Republicans and Democrats gearing up for November's midterm elections aren't embracing the platform.

Polling shows that a majority of Americans oppose oil exports if they lead to an increase in gasoline prices.

Oil refiners argue that exporting U.S. crude will push of gasoline prices, because it puts WTI crude oil -- produced in North America -- in direct market competition with Brent crude and other foreign heavy crudes.

Analysts say consumers won't get hit with rising gas prices by fully lifting the ban.

"Probably the consumer will not be affected much by it, but the refiners -- their margins will be dented by this, so they are rightly worried about it," Eugen Weinberg, head of commodities research at Commerzbank AG, said in an interview.

Weinberg said in his research note last week that the average U.S. gasoline price has been slightly above European prices for the past few years, which means that the domestic price of crude oil doesn't affect the price of U.S. refined products. It will be the refiners, who directly purchase heavy crude, that will see their margins shrink, and explains why they've been vocal opponents of lifting the ban.

Supporters of killing the ban in Washington include members of Congress who hail from oil producing districts and states. Lifting the oil ban, they argue, will give U.S. companies broader demand for their oil and oil products. This, their reasoning suggests, would summon more buyers. Buyers driving more demand would require more production, which would add more jobs in the states.

Yet, House Republican leadership -- known for saying it has better ideas than the White House to add jobs to the U.S. economy -- has remained quiet on the issue, said Eurasia Group energy analyst Greg Priddy.
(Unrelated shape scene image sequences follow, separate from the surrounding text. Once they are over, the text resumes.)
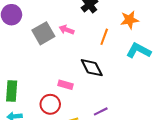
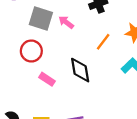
gray square: (43, 33) -> (41, 18), turned 30
red circle: (50, 104) -> (31, 51), moved

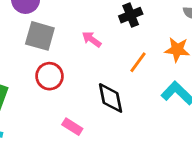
gray square: (41, 18) -> (40, 36), moved
pink rectangle: (47, 79) -> (72, 127), moved

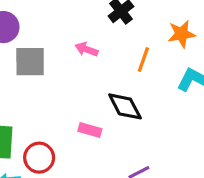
red circle: (50, 76) -> (39, 158), moved
pink rectangle: (72, 127) -> (90, 130), moved

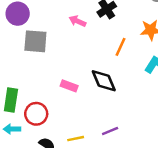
pink arrow: (87, 49) -> (77, 21), moved
pink rectangle: (90, 130) -> (69, 86), moved

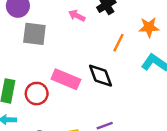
pink rectangle: (69, 86) -> (66, 79), size x1.6
red circle: (36, 114) -> (37, 94), moved

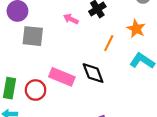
orange star: (149, 27) -> (136, 29), turned 30

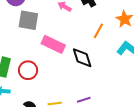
pink rectangle: (62, 77) -> (53, 44), moved

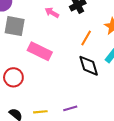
black diamond: (82, 58) -> (89, 66), moved

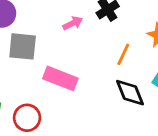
pink arrow: (52, 13) -> (73, 23), turned 128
Should the GOP outwardly support lifting the ban, and gas prices rise for some unrelated reason, Democratic opponents could frame the message that the end of the ban boosted gas prices and hurt Americans.

And as much as Congress doesn't want to touch the issue, President Obama likely won't think twice about taking a stand.

"What they're probably going to do is undertake a series of actions that will let off steam as needed under existing regulatory authority over the next couple of years, running out the clock through the end of their administration," Eurasia Group's Priddy said in an interview.

While it doesn't look like the export ban will disappear anytime soon, investors looking to make a play on these developments may want to keep tabs on companies applying for export exemptions.